I listened to Leaving several times throughout a sunny Heartland week, driving to and from my office and contemplating what other things I might write. En route to someplace, my wife joined me in the car and as the stereo ramped its volume upward she remarked, “Wow, I’m going to cry”. Of course, she didn’t, because that’s our regular sardonicism. But it’s true — a single minute of Leaving and you very well may be ready for the fishes. That’s the greatest thing about it. Nostalgic emotion is labyrinthian, and that’s truly what’s channeled here.

“Memories You’ll Never Feel Again” marches, expressed by its satellite-transmitted lead line, into its post-rock climax before seamlessly weaving into the very metallic “Oh Pennsylvania, Your Black Clouds Hang Low”. Each track, both finishing at five minutes in length, is equal weight, not as much pummeling us as driving us to thought the way any dark day would.
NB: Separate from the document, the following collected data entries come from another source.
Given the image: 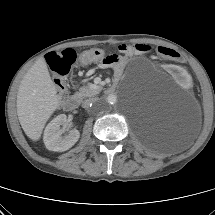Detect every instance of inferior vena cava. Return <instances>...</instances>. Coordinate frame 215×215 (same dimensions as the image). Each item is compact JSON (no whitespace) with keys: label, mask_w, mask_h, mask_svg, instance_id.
<instances>
[{"label":"inferior vena cava","mask_w":215,"mask_h":215,"mask_svg":"<svg viewBox=\"0 0 215 215\" xmlns=\"http://www.w3.org/2000/svg\"><path fill=\"white\" fill-rule=\"evenodd\" d=\"M91 104H93L95 106H98L99 105L98 99H96V98H94V99L93 98L92 99H86V100L83 101L82 106L84 108H88Z\"/></svg>","instance_id":"602c4592"}]
</instances>
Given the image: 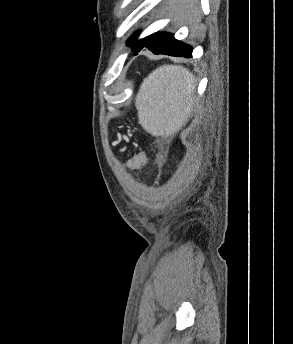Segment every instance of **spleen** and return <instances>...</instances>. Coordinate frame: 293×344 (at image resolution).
I'll list each match as a JSON object with an SVG mask.
<instances>
[{
  "label": "spleen",
  "instance_id": "1",
  "mask_svg": "<svg viewBox=\"0 0 293 344\" xmlns=\"http://www.w3.org/2000/svg\"><path fill=\"white\" fill-rule=\"evenodd\" d=\"M195 77L182 66L163 65L144 79L136 96L139 124L153 136L175 134L188 120Z\"/></svg>",
  "mask_w": 293,
  "mask_h": 344
}]
</instances>
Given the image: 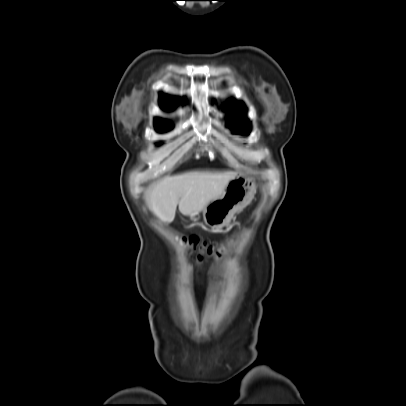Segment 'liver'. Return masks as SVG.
<instances>
[{
	"instance_id": "1",
	"label": "liver",
	"mask_w": 406,
	"mask_h": 406,
	"mask_svg": "<svg viewBox=\"0 0 406 406\" xmlns=\"http://www.w3.org/2000/svg\"><path fill=\"white\" fill-rule=\"evenodd\" d=\"M236 175L235 171H189L167 176L149 189V208L167 224L174 220L177 205L185 216L199 213Z\"/></svg>"
}]
</instances>
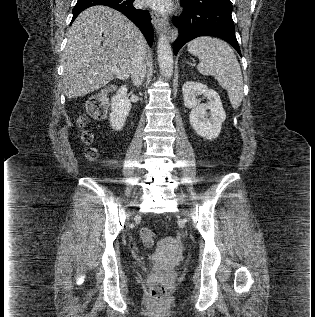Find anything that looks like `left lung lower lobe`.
Here are the masks:
<instances>
[{"label": "left lung lower lobe", "instance_id": "left-lung-lower-lobe-1", "mask_svg": "<svg viewBox=\"0 0 315 317\" xmlns=\"http://www.w3.org/2000/svg\"><path fill=\"white\" fill-rule=\"evenodd\" d=\"M184 11L173 17V25L179 29V36L173 44L176 55L180 48L199 36H214L227 41L241 55L232 20V7L219 6L206 1H183Z\"/></svg>", "mask_w": 315, "mask_h": 317}]
</instances>
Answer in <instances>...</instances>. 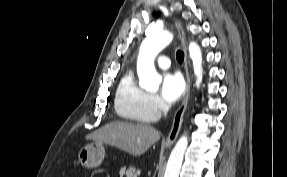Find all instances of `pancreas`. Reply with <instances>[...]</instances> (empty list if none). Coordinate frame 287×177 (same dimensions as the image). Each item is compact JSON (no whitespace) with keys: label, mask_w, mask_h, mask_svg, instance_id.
Returning <instances> with one entry per match:
<instances>
[{"label":"pancreas","mask_w":287,"mask_h":177,"mask_svg":"<svg viewBox=\"0 0 287 177\" xmlns=\"http://www.w3.org/2000/svg\"><path fill=\"white\" fill-rule=\"evenodd\" d=\"M120 177L126 176V177H138V175L140 174L139 170H136L133 167H130L128 169L126 168H122L119 172Z\"/></svg>","instance_id":"obj_1"}]
</instances>
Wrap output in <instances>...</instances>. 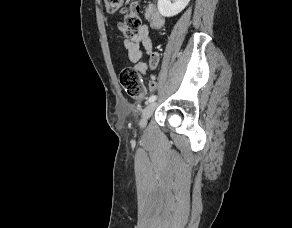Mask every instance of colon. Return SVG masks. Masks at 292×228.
<instances>
[{"label": "colon", "instance_id": "1", "mask_svg": "<svg viewBox=\"0 0 292 228\" xmlns=\"http://www.w3.org/2000/svg\"><path fill=\"white\" fill-rule=\"evenodd\" d=\"M105 7L109 13H124V20L119 28L122 33L129 37L135 34L142 27L141 8L130 0H105ZM151 25L159 28L163 24L161 16L152 12L149 15ZM120 84L126 93L134 99H143L146 95V88L143 84L141 74L135 67H127L120 73Z\"/></svg>", "mask_w": 292, "mask_h": 228}]
</instances>
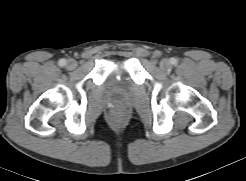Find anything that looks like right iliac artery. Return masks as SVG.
I'll return each instance as SVG.
<instances>
[{
	"label": "right iliac artery",
	"mask_w": 246,
	"mask_h": 181,
	"mask_svg": "<svg viewBox=\"0 0 246 181\" xmlns=\"http://www.w3.org/2000/svg\"><path fill=\"white\" fill-rule=\"evenodd\" d=\"M66 60L65 59H61V60H59V65L60 66H65L66 65Z\"/></svg>",
	"instance_id": "82829eb1"
}]
</instances>
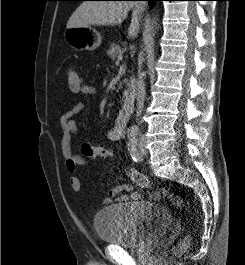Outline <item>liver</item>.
<instances>
[{
  "label": "liver",
  "mask_w": 245,
  "mask_h": 265,
  "mask_svg": "<svg viewBox=\"0 0 245 265\" xmlns=\"http://www.w3.org/2000/svg\"><path fill=\"white\" fill-rule=\"evenodd\" d=\"M145 3L129 1H85L71 15L67 29L76 27L115 26L121 24L133 9L128 29L129 37H136L140 27L141 12Z\"/></svg>",
  "instance_id": "obj_1"
}]
</instances>
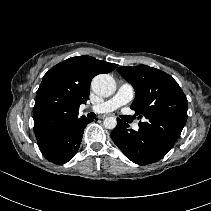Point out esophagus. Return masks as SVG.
I'll return each instance as SVG.
<instances>
[{"label": "esophagus", "instance_id": "34e87169", "mask_svg": "<svg viewBox=\"0 0 211 211\" xmlns=\"http://www.w3.org/2000/svg\"><path fill=\"white\" fill-rule=\"evenodd\" d=\"M108 115H102L101 116V119H104V118H106Z\"/></svg>", "mask_w": 211, "mask_h": 211}]
</instances>
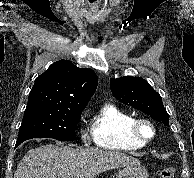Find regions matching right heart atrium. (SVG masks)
<instances>
[{"mask_svg":"<svg viewBox=\"0 0 194 178\" xmlns=\"http://www.w3.org/2000/svg\"><path fill=\"white\" fill-rule=\"evenodd\" d=\"M81 138H82V141L83 142H87V135H86V133L85 132H81Z\"/></svg>","mask_w":194,"mask_h":178,"instance_id":"obj_1","label":"right heart atrium"}]
</instances>
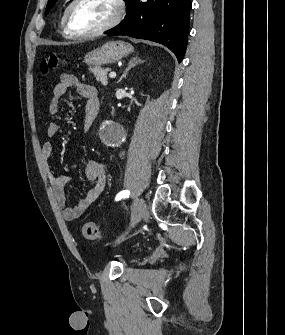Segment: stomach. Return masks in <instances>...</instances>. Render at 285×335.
Here are the masks:
<instances>
[{
  "mask_svg": "<svg viewBox=\"0 0 285 335\" xmlns=\"http://www.w3.org/2000/svg\"><path fill=\"white\" fill-rule=\"evenodd\" d=\"M134 48L127 44V42H122V40H117V42H106L101 48H96V50H91L88 52L84 58L85 64L88 66H97L101 68L104 64H115V62H120L122 58L128 56L133 52Z\"/></svg>",
  "mask_w": 285,
  "mask_h": 335,
  "instance_id": "stomach-1",
  "label": "stomach"
}]
</instances>
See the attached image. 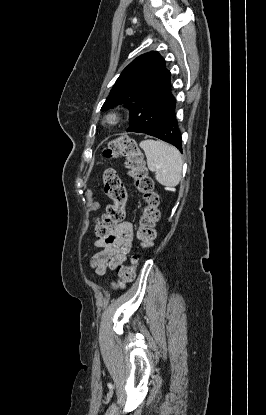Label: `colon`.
<instances>
[{
    "label": "colon",
    "mask_w": 266,
    "mask_h": 415,
    "mask_svg": "<svg viewBox=\"0 0 266 415\" xmlns=\"http://www.w3.org/2000/svg\"><path fill=\"white\" fill-rule=\"evenodd\" d=\"M106 159L125 157V167L133 179L135 188L141 194L144 207L139 217L137 239L142 248H149L156 238V225L160 219L158 195L154 191L152 179L148 176L144 156L137 142L130 137H120L110 141L103 151ZM103 188L105 194L112 200L106 213L97 221L95 235L106 238L113 229L126 219L127 189L113 168H107L103 173ZM138 257L134 256L130 265L118 268V281L114 288L123 287L135 277Z\"/></svg>",
    "instance_id": "colon-1"
}]
</instances>
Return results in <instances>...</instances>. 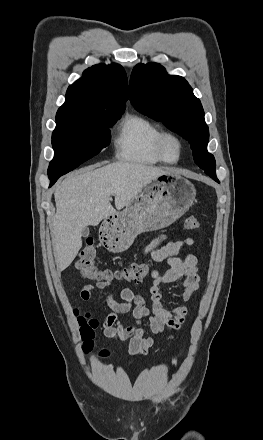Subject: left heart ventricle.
<instances>
[{
  "label": "left heart ventricle",
  "mask_w": 263,
  "mask_h": 440,
  "mask_svg": "<svg viewBox=\"0 0 263 440\" xmlns=\"http://www.w3.org/2000/svg\"><path fill=\"white\" fill-rule=\"evenodd\" d=\"M163 149H164L165 156L169 160H174L177 158L179 149H178V144L176 143V141L174 139L166 138L163 143Z\"/></svg>",
  "instance_id": "obj_1"
}]
</instances>
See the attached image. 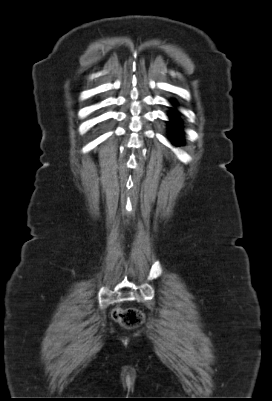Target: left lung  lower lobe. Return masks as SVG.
I'll list each match as a JSON object with an SVG mask.
<instances>
[{
    "label": "left lung lower lobe",
    "mask_w": 272,
    "mask_h": 401,
    "mask_svg": "<svg viewBox=\"0 0 272 401\" xmlns=\"http://www.w3.org/2000/svg\"><path fill=\"white\" fill-rule=\"evenodd\" d=\"M170 119H171V122H169V125H170V130L173 134L174 141H175L176 145H180L183 143L181 129H180V125H181L180 121L174 115H171Z\"/></svg>",
    "instance_id": "0a47b994"
}]
</instances>
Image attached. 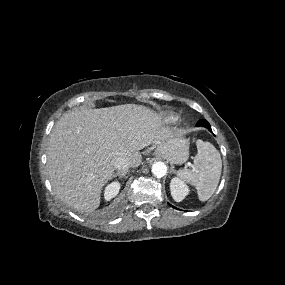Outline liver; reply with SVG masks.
Instances as JSON below:
<instances>
[{"instance_id": "liver-1", "label": "liver", "mask_w": 285, "mask_h": 285, "mask_svg": "<svg viewBox=\"0 0 285 285\" xmlns=\"http://www.w3.org/2000/svg\"><path fill=\"white\" fill-rule=\"evenodd\" d=\"M175 135L159 114L142 105L65 113L50 134L47 150L52 188L69 207L90 214L100 205L102 188L112 179L118 157L138 167L139 150Z\"/></svg>"}]
</instances>
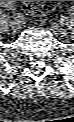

It isn’t until “Humming Quietly” that my Trent Reznor reference makes total sense: Here the opening passage sounds similar enough to the beginning layered-guitar riff of Nine Inch Nails’ “The Day the Whole World Went Away” that I’m just welcome to be back at the apocalypse.

After ascent, “We Left Our Bodies with the Earth” holds us in distortion for a third of its length, relieving our ears to the beautiful kind of drone sequence that gives way to my only good criticism of Leaving: There are nine songs on the album and each is strong for its pedal-made girth. The blearing fuzz for Leaving’s every drone could use some more relief. Whole dynamically-low sequences are what make drone groups like Stars of the Lid. Planning for Burial, for whatever greatness is to come, should take that one criticism. Because when we’re dead, crushed by memory, or gone someplace that doesn’t take to reality, well, it’s in those times that things tend to get pretty quiet.